The changes in America are not purely a function of carrying capacity violation. The economic collapse of 2008 was partly driven by the unsustainable pursuit of profit. But though greed is not strictly a response to the challenge of fitting more and more people into a finite physical and economic space, the keyword is “unsustainable”. In the study of carrying capacity, we examine sustainability. The question “What is our carrying capacity?” cannot be answered without a critique of such monumentally unsustainable practices as caused this crash. Carrying capacity cannot explain everything, any more than the increasing levels of CO2 in the atmosphere explains all weather, but operating in the background, the thinning distribution of resources is felt in myriad ways, including the downward mobility of people who never before doubted their place in the middle economic bracket. In prior times, militias have served to counter the prevalence of political or economic oppression, even though far less populous, but we cannot say that they were not responding to their felt constraints, the limits set by the carrying capacities of their economic, social, cultural and resource regimes. And today we can certainly say that people whose forebears went to the frontier for freedom and opportunity are talking about literal gunfire and rebellion to hold onto their privilege.

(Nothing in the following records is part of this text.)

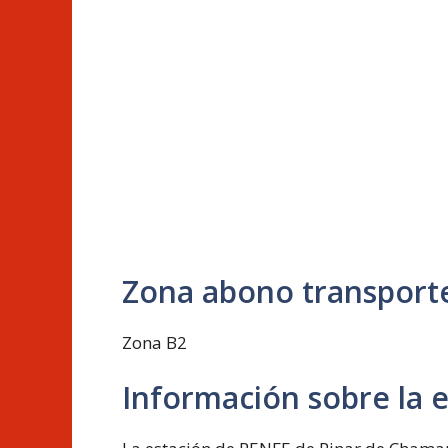
Zona abono transport
Zona B2
Información sobre la 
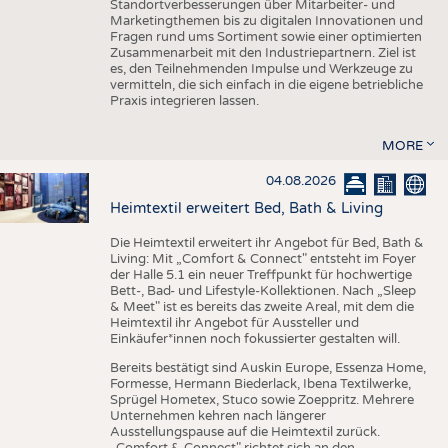
Standortverbesserungen über Mitarbeiter- und
Marketingthemen bis zu digitalen Innovationen und
Fragen rund ums Sortiment sowie einer optimierten
Zusammenarbeit mit den Industriepartnern. Ziel ist
es, den Teilnehmenden Impulse und Werkzeuge zu
vermitteln, die sich einfach in die eigene betriebliche
Praxis integrieren lassen.
MORE
04.08.2026
Heimtextil erweitert Bed, Bath & Living
Die Heimtextil erweitert ihr Angebot für Bed, Bath &
Living: Mit „Comfort & Connect" entsteht im Foyer
der Halle 5.1 ein neuer Treffpunkt für hochwertige
Bett-, Bad- und Lifestyle-Kollektionen. Nach „Sleep
& Meet" ist es bereits das zweite Areal, mit dem die
Heimtextil ihr Angebot für Aussteller und
Einkäufer*innen noch fokussierter gestalten will.
Bereits bestätigt sind Auskin Europe, Essenza Home,
Formesse, Hermann Biederlack, Ibena Textilwerke,
Sprügel Hometex, Stuco sowie Zoeppritz. Mehrere
Unternehmen kehren nach längerer
Ausstellungspause auf die Heimtextil zurück.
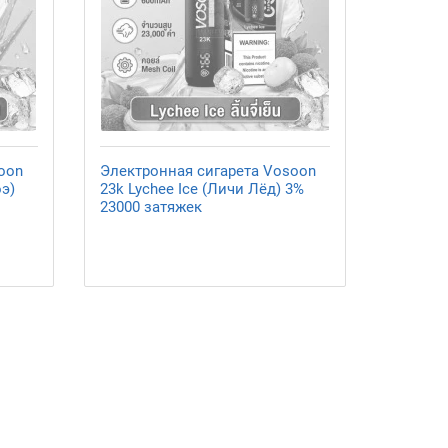
oon
Электронная сигарета Vosoon
оэ)
23k Lychee Ice (Личи Лёд) 3%
23000 затяжек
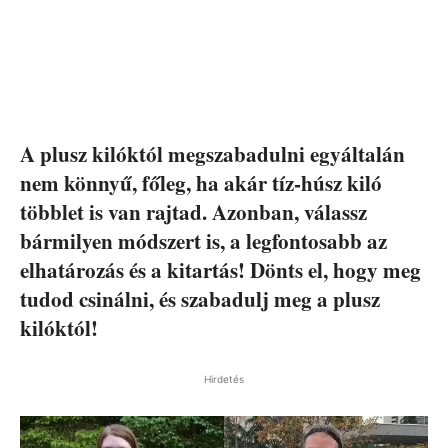
A plusz kilóktól megszabadulni egyáltalán
nem könnyű, főleg, ha akár tíz-húsz kiló
többlet is van rajtad. Azonban, válassz
bármilyen módszert is, a legfontosabb az
elhatározás és a kitartás! Dönts el, hogy meg
tudod csinálni, és szabadulj meg a plusz
kilóktól!
Hirdetés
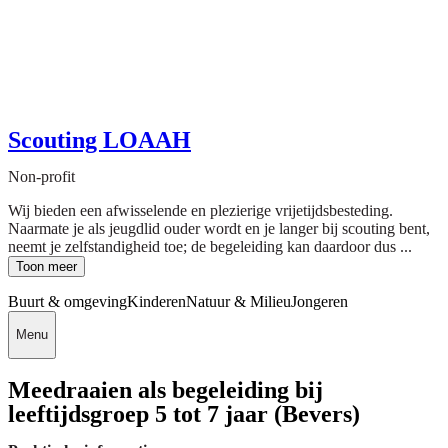
Scouting LOAAH
Non-profit
Wij bieden een afwisselende en plezierige vrijetijdsbesteding.
Naarmate je als jeugdlid ouder wordt en je langer bij scouting bent,
neemt je zelfstandigheid toe; de begeleiding kan daardoor dus ...
Toon meer
Buurt & omgeving
Kinderen
Natuur & Milieu
Jongeren
Menu
Meedraaien als begeleiding bij
leeftijdsgroep 5 tot 7 jaar (Bevers)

Carrying capacity is neglected in popular economics and the culture broadly, precisely because it is not an academic question, to be played with in the ivory tower. It isn’t Drosophila genomics, art at the MET, or a video game. The problem of carrying capacity, taken personally, places the individual human being directly in the inquisitor’s chair: “Can the planet afford you?”. Nothing could be more scary, and no one, of any great authority, has had the courage to pose the question to the body politic or body cultural. But taken as a metric, objective, non-judgmental, candid, the question of carrying capacity holds up a gentle light to human behavior which allows thoughtful people to make changes and to push for new practices, to revision the purpose of a human life and of human community, and thereby to change history.

Ecological Economics, as posed by significant thinkers of the last and present century, provides the theoretical foundation of the carrying capacity of human communities. What makes carrying capacity stand as an important subject is its potential to consolidate this important body of work around a single and tangible, if hypothetical, number. It contains within it precisely those concepts of ecological economics which makes this an essential discipline, but additionally carrying capacity research demands a quantification that is scientifically neutral, and yet profound in its implications. Carrying capacity cannot be studied without a careful examination of landscape, biota, minerals, water, climate, the human-built environment, the politics at site, and the cultural attitudes toward the resource base, the major dimensions of a long and desirable human future. Hence, the study of carrying capacity, as a distinct and purposeful endeavor, brings to bear the most important questions facing the survival of life on Earth.